# Comic book printing plate



## digginfool (Oct 2, 2006)

Dug this up in Northampton, Mass.  At first, I thought it was a rubber floor mat, but closer inspection proved otherwise.  It is a comic book printing plate titled, "SPEEDY RABBIT."   It is a reverse image of the cover. It is roughly from 1963.  I believe it is one-of-a kind,therefore maybe valuable.  Any idea what it may be worth?  Or any idea of any comic-geek websites?


----------



## wvhillbilly (Oct 2, 2006)

Wow Id love to find something like that[]


----------



## digginfool (Oct 2, 2006)

I bought the comic book itself from ebay.  It was obviously a time when chasing animals with bats was still politically correct.


----------



## Niko (Oct 3, 2006)

Wow what a great find!

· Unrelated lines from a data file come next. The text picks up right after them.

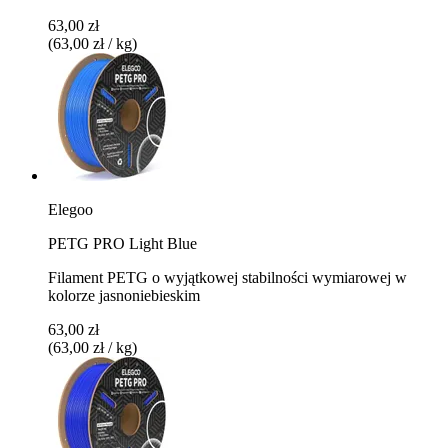
63,00 zł
(63,00 zł / kg)
Elegoo
PETG PRO Light Blue
Filament PETG o wyjątkowej stabilności wymiarowej w
kolorze jasnoniebieskim
63,00 zł
(63,00 zł / kg)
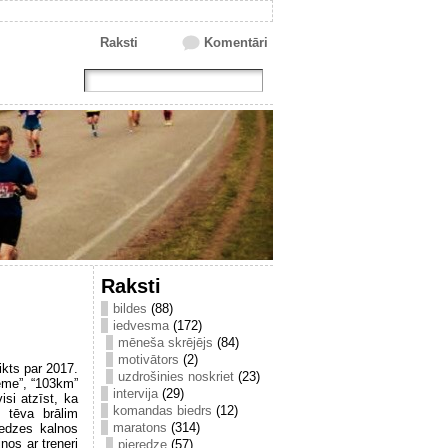
Raksti
Komentāri
Raksti
bildes
(88)
iedvesma
(172)
mēneša skrējējs
(84)
motivātors
(2)
ikts par 2017.
uzdrošinies noskriet
(23)
reme”, “103km”
intervija
(29)
si atzīst, ka
komandas biedrs
(12)
s tēva brālim
maratons
(314)
redzes kalnos
nos ar treneri
pieredze
(57)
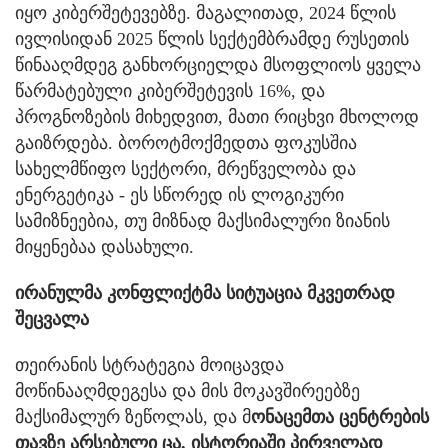
იყო კიბერშეტევებზე. მაგალითად, 2024 წლის
ივლისიდან 2025 წლის სექტემბრამდე რუსეთის
წინააღმდეგ განხორციელდა მსოფლიოს ყველა
წარმატებული კიბერშეტევის 16%, და
პროგნოზების მიხედვით, მათი რიცხვი მხოლოდ
გაიზრდება. ბოროტმოქმედთა ფოკუსშია
სახელმწიფო სექტორი, მრეწველობა და
ენერგეტიკა - ეს სწორედ ის ლოგიკური
სამიზნეებია, თუ მიზნად მაქსიმალური ზიანის
მიყენებაა დასახული.
ირანულმა კონფლიქტმა სიტუაცია მკვეთრად
შეცვალა
თეირანის სტრატეგია მოიცავდა
მოწინააღმდეგესა და მის მოკავშირეებზე
მაქსიმალურ ზეწოლას, და მ
ონაცემთა ცენტრების
თავზე არსებული ცა, ისტორიაში პირველად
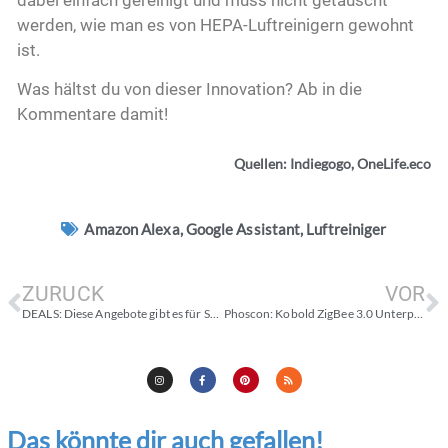
werden, wie man es von HEPA-Luftreinigern gewohnt
ist.
Was hältst du von dieser Innovation? Ab in die
Kommentare damit!
Quellen: Indiegogo, OneLife.eco
Amazon Alexa
,
Google Assistant
,
Luftreiniger
ZURÜCK
VOR
DEALS: Diese Angebote gibt es für Smart Home Geräte heute
Phoscon: Kobold ZigBee 3.0 Unterputz-Aktor
Das könnte dir auch gefallen!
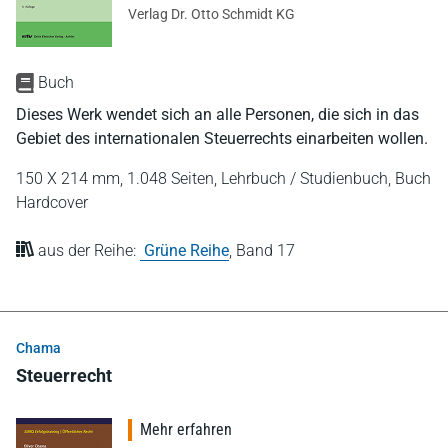
Verlag Dr. Otto Schmidt KG
Buch
Dieses Werk wendet sich an alle Personen, die sich in das
Gebiet des internationalen Steuerrechts einarbeiten wollen.
150 X 214 mm,
1.048 Seiten,
Lehrbuch / Studienbuch,
Buch
Hardcover
aus der Reihe:
Grüne Reihe
,
Band 17
Chama
Steuerrecht
Mehr erfahren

Keep up the good digging


----------



## Steve in MA (Oct 5, 2006)

I love timed out sessions.  ok, long story short, Not much collector's interest in the book = not much interest in the plate.  Superman or Spider-man, you are talking some good cash, but my guess would be $25-50.  There was a comic book musuem in Northampton created by one of the creators of the Teenage Mutant Ninja Turtles, but it closed a few years ago.  If you wanted to sell it, framing it with the issue might increase value to $100+, but most of that money is in the frame.  www.gdcomics.com is a dealer in Easthampton that has been in business for years that I know of through reputation.  www.thatse.com has also een there for years, I've had dealings with them, and they are top-notch.  They might be able to give you a better idea.  Sometimes small editorial cartoon plates are turned up by metal detectors, butI haven't found any yet, nice find!!


----------